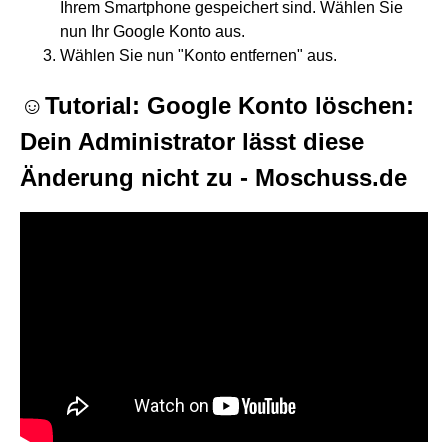
Ihrem Smartphone gespeichert sind. Wählen Sie
nun Ihr Google Konto aus.
Wählen Sie nun "Konto entfernen" aus.
☺Tutorial: Google Konto löschen:
Dein Administrator lässt diese
Änderung nicht zu - Moschuss.de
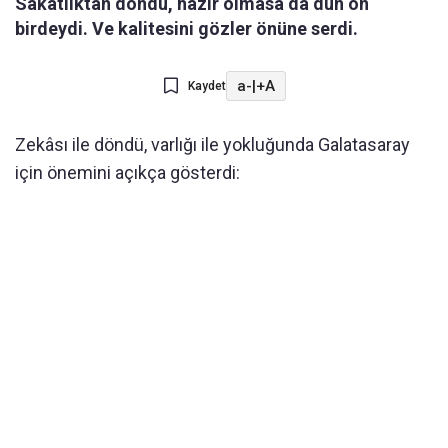
Sakatlıktan döndü, hazır olmasa da dün on
birdeydi. Ve kalitesini gözler önüne serdi.
a-
|
+A
Kaydet
Zekâsı ile döndü, varlığı ile yokluğunda Galatasaray
için önemini açıkça gösterdi:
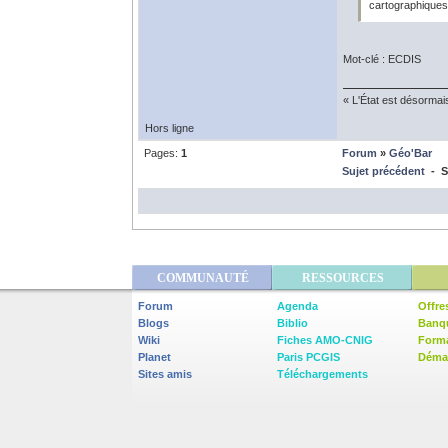
cartographiques 
Mot-clé : ECDIS
« L'État est désormai
Hors ligne
Pages:
1
Forum
»
Géo'Bar
Sujet précédent
- SI
COMMUNAUTÉ
RESSOURCES
Forum
Agenda
Offre
Blogs
Biblio
Banq
Wiki
Fiches AMO-CNIG
Form
Planet
Paris PCGIS
Démar
Sites amis
Téléchargements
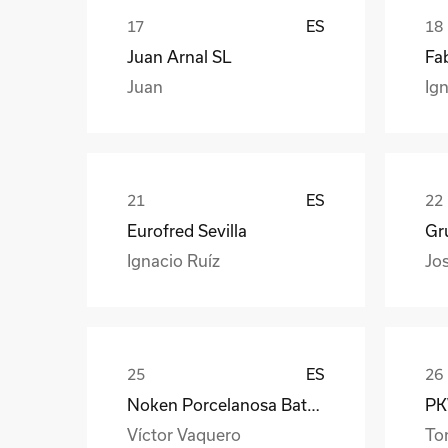
ES
Juan Arnal SL
Fa
Juan
Ign
ES
Eurofred Sevilla
Gr
Ignacio Ruíz
Jo
ES
Noken Porcelanosa Bathrooms
PKW
Víctor Vaquero
To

■ **Exercise prompt**
Scan the data for lines with the word "Konto". Report only how many there are.

■ **Written response**
3